By the time I decide to let Bron see Jesse properly, I have already argued with myself about it so many times that the debate has gone from moral dilemma to background noise. The questions keep circling anyway. Is this selfish. Is it overdue. Is it crueler to delay it now that the truth is out than it was to hide it in the first place. I turn those thoughts over while I lie awake, while I walk to training, while I stand in the shower letting compound-hot water strike the back of my neck hard enough to sting. Every answer I arrive at comes with an equal and opposite answer attached to it, and I am tired in the marrow of my bones from being the only person who has had to carry this decision for so long. The thing that finally settles it is not logic, though I would prefer it to be. It is memory. Bron in the canyon, listening when I said wait. Bron on the climbing wall, following my sequence without trying to rewrite it into something flashier. Bron in that corridor after I told him the truth, going pale and quiet instead of cruel. None of that erases what he was. None of it magically heals the years that are gone. But it does something worse to my certainty. It dents it. And once certainty is dented, it stops fitting in the place where you stored it.

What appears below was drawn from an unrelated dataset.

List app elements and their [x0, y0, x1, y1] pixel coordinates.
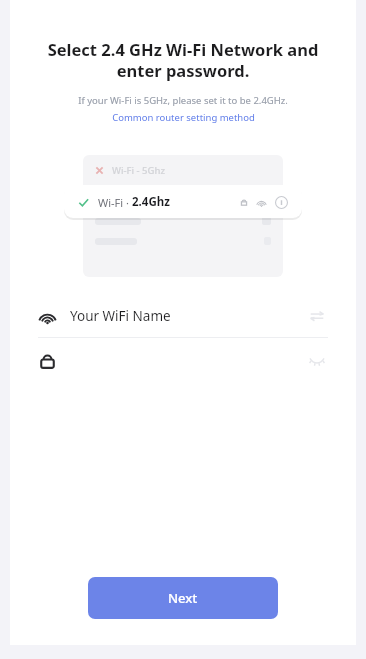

The next visitation period opens in the late afternoon, right after a compact but vicious strategy session with production and a light recovery block the trainers insist on calling “restorative mobility” as if stretching in public can ever be restorative. I spend the hour beforehand acting like a woman who is perfectly composed and absolutely not preparing for one of the most consequential moments of her life. I answer questions. I review the next challenge packet. I make a note about hydration and sleep cycles and audience metrics because apparently my brain thinks clerical behavior can hold back emotional collapse if I perform it with enough rigor. It cannot. By the time I reach the family wing, the air in my lungs feels thin. The corridor smells faintly of child-safe sanitizer, warmed formula, and the sugar-bright scent of fruit chews. Somewhere nearby, a little voice is singing to itself with great seriousness. A caretaker laughs softly. The whole wing is still offensively gentle, a padded pocket of ordinary life bolted onto the side of a machine built to wring spectacle out of people, and today that contrast nearly undoes me.

Jesse is in the commons floor area near the low activity tables, kneeling with his feet tucked under him in the exact compact way Vakutan children do when they are focused. He has a cluster of objects in front of him: two smooth stones from the sensory bin, a magnetic block, a plastic shuttle wing, and the small fossil-shaped rock he has decided is one of the great treasures of civilization. He is sorting them with intense concentration, brow furrowed, golden eyes narrowed. When he sees me, his whole face changes. The solemnity breaks. Light comes in.

“Mama!”

He gets up too fast, nearly loses his balance, catches himself with one little hand on the table, and barrels into my legs anyway. I crouch and gather him up, pressing my mouth to thewarm side of his head. He smells like baby shampoo, graham crackers, and the faint mineral sweetness that clings to his scales after a nap.

“Hi, baby.”

“You came back.”

“I always come back.”

“I made a pile,” he informs me, as if this is the opening matter of state I need briefed on immediately.

“I can see that.”

He pats my cheek and peers at me with unsettling perception. “You weird.”

That gets me despite everything. I laugh once, low and helpless. “Excellent diagnosis.”

He considers me another beat, then nods with the grave satisfaction of a tiny doctor whose concerns have been acknowledged. “Okay.”

I sit with him on the padded mat and let him show me the pile. The fossil rock is, unsurprisingly, the centerpiece. He places it in my palm with ceremony.